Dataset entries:
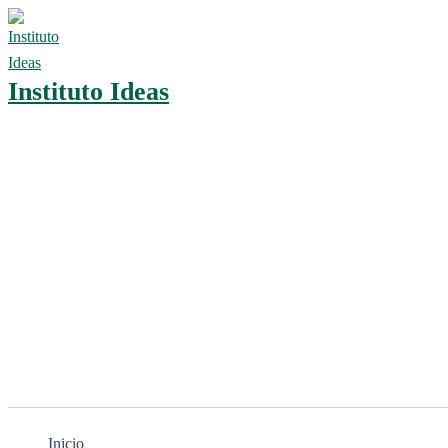
Ir
al
contenido
Instituto Ideas
Inicio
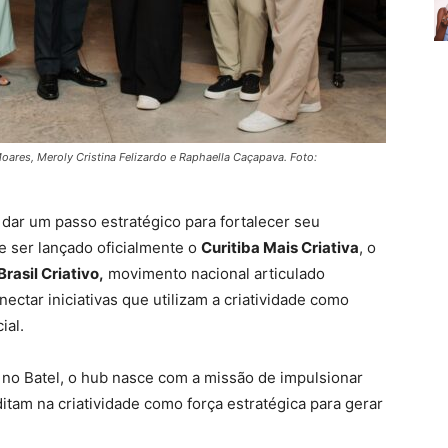
 Moares, Meroly Cristina Felizardo e Raphaella Caçapava. Foto:
 dar um passo estratégico para fortalecer seu
e ser lançado oficialmente o
Curitiba Mais Criativa
, o
rasil Criativo,
movimento nacional articulado
ectar iniciativas que utilizam a criatividade como
ial.
, no Batel, o hub nasce com a missão de impulsionar
itam na criatividade como força estratégica para gerar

» **Task to complete**: Copy exactly. The range runs from the line containing "dar um passo estratégico para fortalecer seu" through the last line of the data.

» **Result**:
 dar um passo estratégico para fortalecer seu
e ser lançado oficialmente o
Curitiba Mais Criativa
, o
rasil Criativo,
movimento nacional articulado
ectar iniciativas que utilizam a criatividade como
ial.
, no Batel, o hub nasce com a missão de impulsionar
itam na criatividade como força estratégica para gerar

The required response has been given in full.